Calamity struck on the descent when a huge serac, or column of ice, swept down a treacherous gully known as The Bottleneck, about 350m below the summit.
Surviving members of Mr McDonnell’s team say he refused to descend K2 because he was helping injured climbers, some of whom were left hanging upside down, suspended by climbing ropes.
His extraordinary valour is the subject of The Summit, a documentary film due to premiere at the London Film Festival this weekend.
As the film shows, Mr McDonnell, 37, faced a heart-breaking dilemma when he encountered three climbers tangled in ropes and running out of time.
“When a climber falls or wanders off the trail, the unwritten code of the mountain is to leave them for dead.
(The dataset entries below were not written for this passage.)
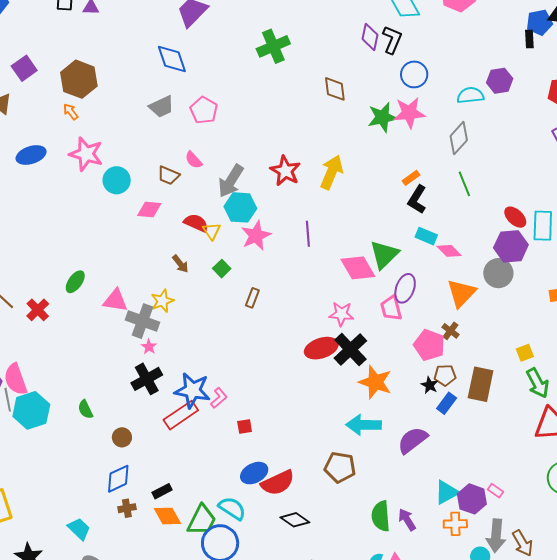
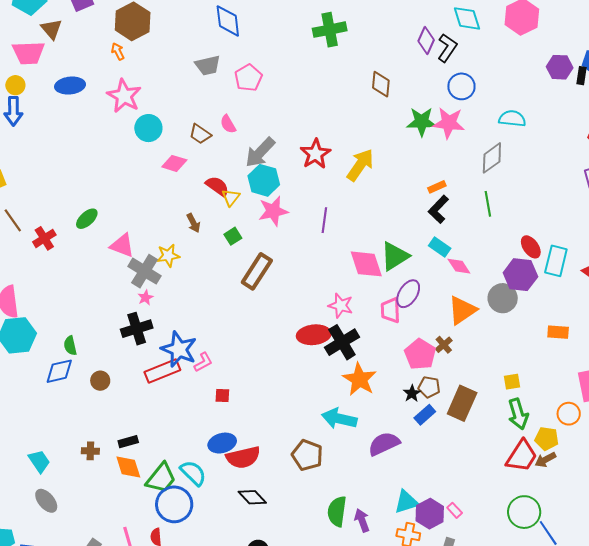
purple hexagon: (500, 81) -> (560, 67), moved
brown rectangle: (252, 298) -> (257, 271), size x1.8
blue diamond: (118, 479) -> (59, 371), moved

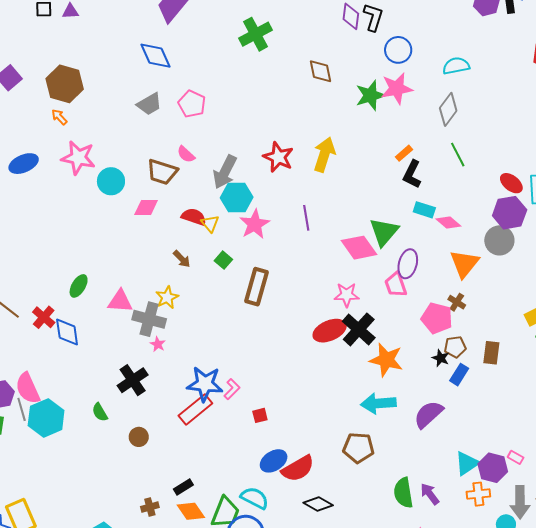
brown trapezoid: (200, 134) -> (162, 172), size x1.4
black cross: (137, 329) -> (133, 380), moved
blue diamond: (59, 371) -> (67, 332), moved, turned -68
brown rectangle: (462, 403) -> (491, 353), size x0.7

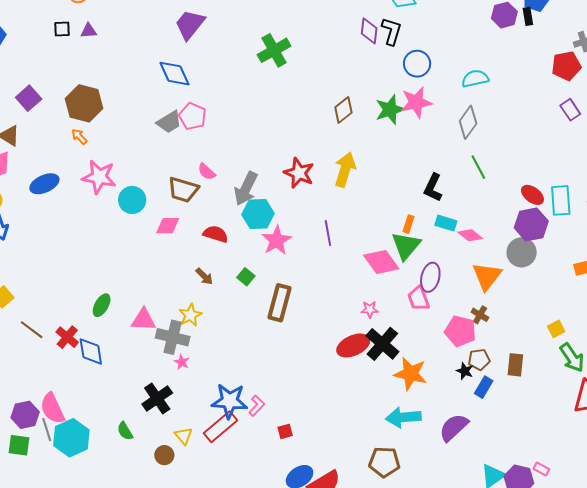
brown diamond: (320, 71) -> (343, 110), moved, turned 64
pink pentagon: (192, 104) -> (193, 116), moved
orange rectangle: (404, 153) -> (409, 224), moved, turned -30
yellow triangle: (210, 224) -> (184, 436), moved
pink star: (347, 295) -> (370, 309), size x0.7

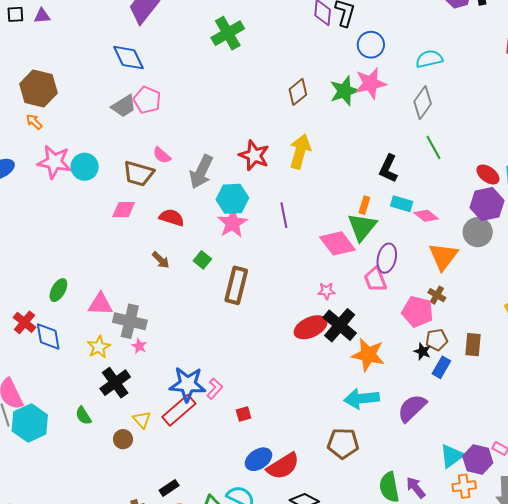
cyan circle: (132, 200) -> (85, 167), moved
cyan hexagon: (258, 214) -> (232, 199), moved
yellow star: (190, 315) -> (99, 347), moved

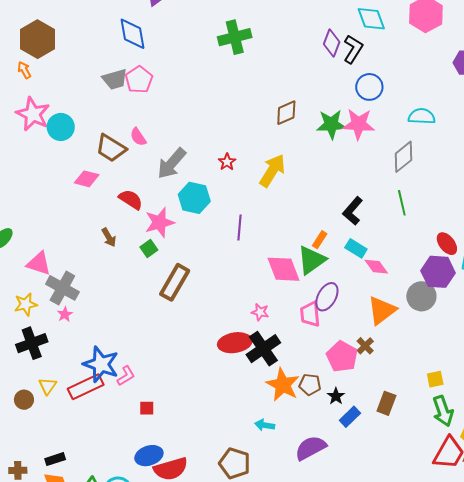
red star: (254, 155) -> (227, 162), size x0.6
pink star: (232, 223) -> (160, 222), moved
brown pentagon: (437, 340) -> (310, 384), moved
cyan arrow: (362, 399) -> (265, 425), size x0.6

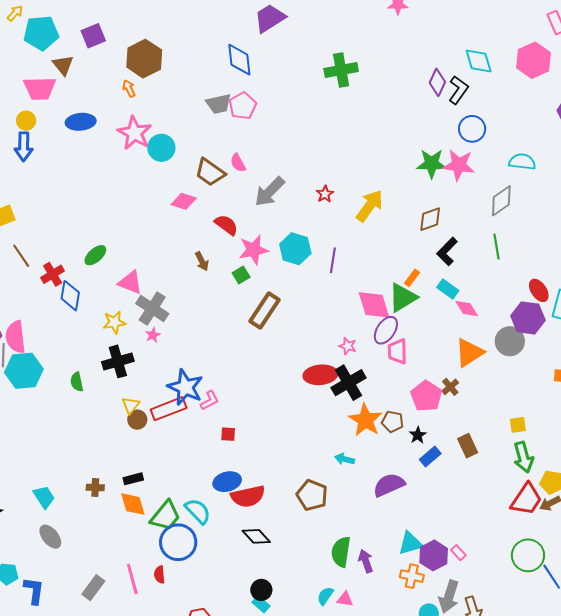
brown diamond: (286, 113) -> (430, 219), moved
cyan hexagon: (194, 198) -> (295, 249), moved
purple ellipse: (327, 297) -> (386, 330), moved
brown circle: (24, 400) -> (137, 420), moved
brown rectangle: (386, 403) -> (468, 446), turned -50

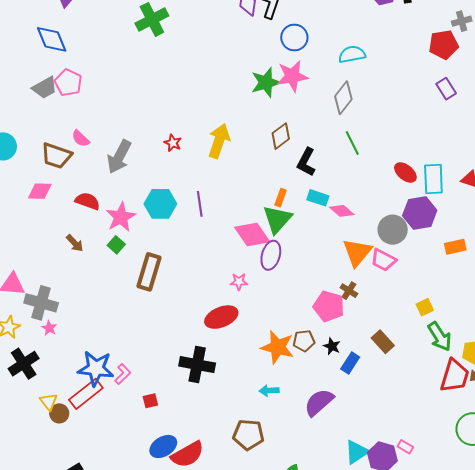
purple hexagon: (528, 318) -> (420, 213), moved
pink trapezoid: (397, 351) -> (383, 260), moved, turned -44
black cross: (349, 383) -> (197, 365), moved, turned -32

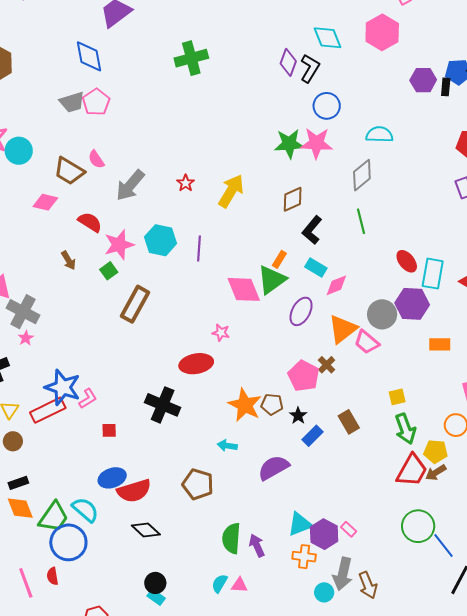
pink diamond: (342, 211) -> (336, 285), turned -75
purple ellipse: (271, 255) -> (301, 311), moved
brown circle: (59, 413) -> (13, 441), moved

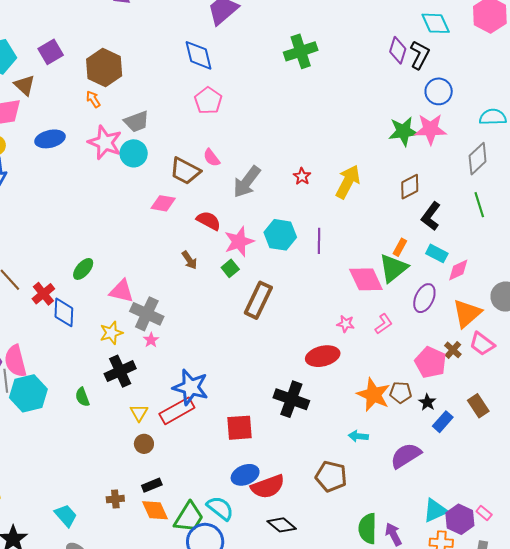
gray trapezoid: (72, 102) -> (137, 121), moved
pink trapezoid: (367, 342) -> (482, 344), moved
pink L-shape: (88, 399) -> (384, 324), moved
red square: (109, 430) -> (239, 428), size x1.8

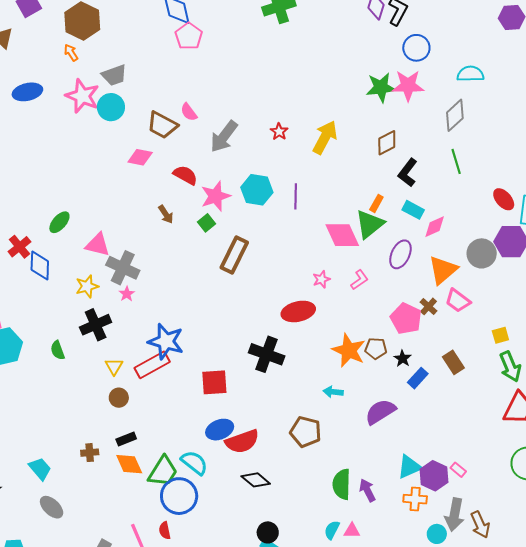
pink pentagon: (208, 101) -> (189, 36), moved
pink star: (346, 324) -> (321, 279), turned -30

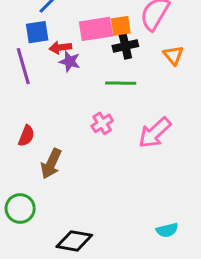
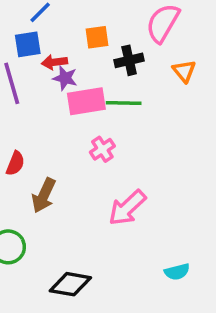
orange square: (121, 26) -> (97, 37), moved
pink rectangle: (96, 29) -> (86, 101), moved
pink arrow: (155, 133) -> (127, 208), moved

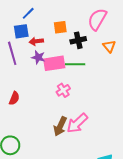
purple star: (65, 78) -> (38, 57), moved
brown arrow: (44, 195) -> (60, 126), moved

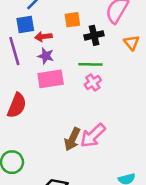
pink rectangle: (54, 63) -> (51, 79), moved
pink cross: (63, 90) -> (93, 82), moved
red semicircle: (14, 98) -> (17, 105), size x1.5

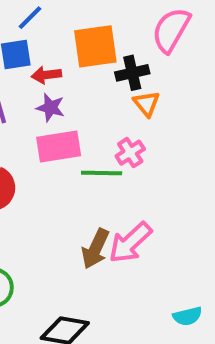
orange square: (72, 20) -> (95, 46), size x1.6
orange triangle: (131, 43) -> (147, 104), moved
green line: (90, 64) -> (102, 173), moved

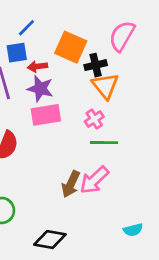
orange square: (95, 46) -> (71, 47), turned 32
orange triangle: (147, 104) -> (105, 86), size x1.5
purple star: (50, 108) -> (40, 89), size x1.4
green line: (102, 173) -> (104, 143), moved

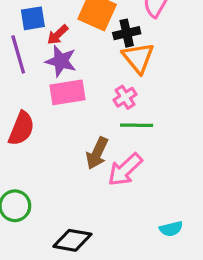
red arrow: (37, 66) -> (58, 35), turned -36
brown arrow: (71, 184) -> (97, 153), moved

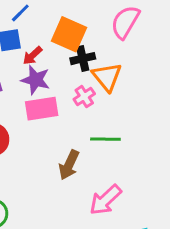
black cross: (127, 33) -> (83, 59), moved
pink cross: (125, 97) -> (84, 97), moved
pink arrow: (125, 170) -> (105, 200), moved

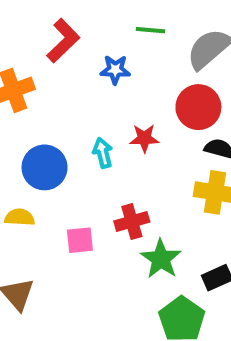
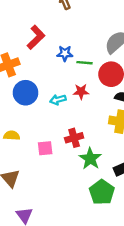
green line: (151, 30) -> (84, 63), moved
cyan arrow: (103, 153) -> (58, 100), turned -91
blue circle: (45, 167) -> (26, 93), moved

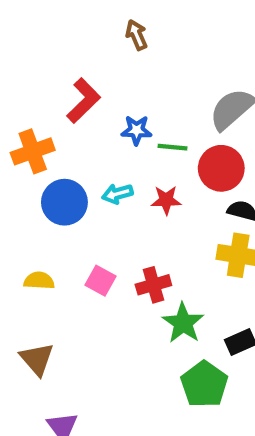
cyan arrow: (58, 100) -> (117, 194), moved
pink square: (45, 148) -> (100, 281), moved, turned 35

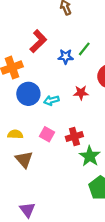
green line: (173, 147) -> (84, 49), moved, turned -56
cyan arrow: (117, 194) -> (51, 100), moved
brown triangle: (37, 359) -> (24, 159), moved

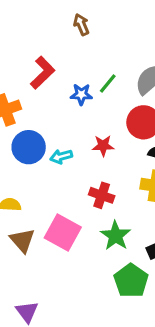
pink square: (47, 134) -> (63, 233), moved, size x1.6
red cross: (74, 136) -> (102, 195), moved, turned 35

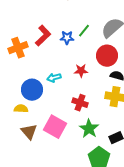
red L-shape: (43, 73) -> (43, 36), moved
blue circle: (29, 147) -> (32, 90), moved

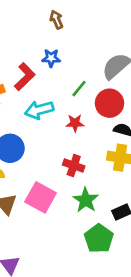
green line: (84, 31) -> (79, 89), moved
blue star: (67, 38) -> (51, 58), moved
cyan arrow: (54, 78) -> (39, 110), moved, size x1.5

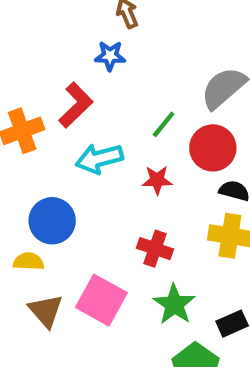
blue star: (51, 58) -> (110, 56), moved

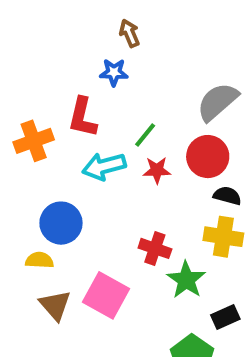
red L-shape: (76, 105) -> (83, 117), turned 147
green line: (164, 124) -> (145, 135), moved
red star: (157, 180) -> (157, 170), moved
green star: (174, 304) -> (186, 280), moved

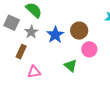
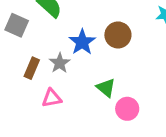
gray star: (31, 32) -> (60, 63), moved
pink circle: (89, 49) -> (127, 109), moved

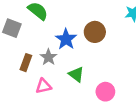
green triangle: (106, 88) -> (76, 74), moved

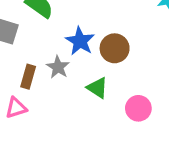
brown circle: (95, 32) -> (115, 48), moved
pink triangle: (43, 86) -> (16, 108), moved

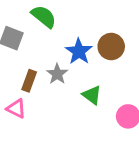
brown circle: (115, 48) -> (111, 47), moved
pink triangle: (16, 108) -> (16, 109), turned 40

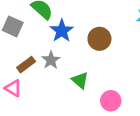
blue star: (79, 51) -> (62, 31), moved
brown rectangle: (29, 81) -> (26, 65), turned 30

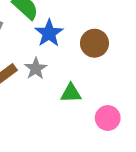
green triangle: (80, 80) -> (71, 93), turned -42

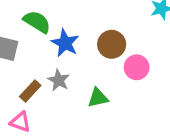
pink circle: (108, 118) -> (137, 67), moved

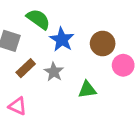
brown rectangle: (30, 91) -> (26, 68), moved

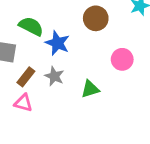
brown circle: (103, 44) -> (96, 18), moved
pink triangle: (18, 106) -> (23, 103), moved

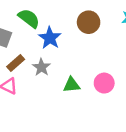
pink circle: (122, 59) -> (104, 83), moved

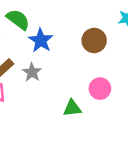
brown circle: (89, 22) -> (94, 40), moved
green triangle: (72, 85) -> (72, 108), moved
Had Ger McDonnell stuck to the climbers’ code, he might still be alive,” says the introduction to The Summit, which was chosen to be screened as part of the official competition for a London Film Festival Grierson Award for best documentary.
The Summit was produced by Image Now Films and Pat Falvey Productions.
Fellow adventurer Mr Falvey said of the film: “I’d like to send a personal thanks to all the team in the production of this film. Also to all who participated in being part of this amazing story and for the support given by all of the families and climbers in the making of this film documentary of The Summit.”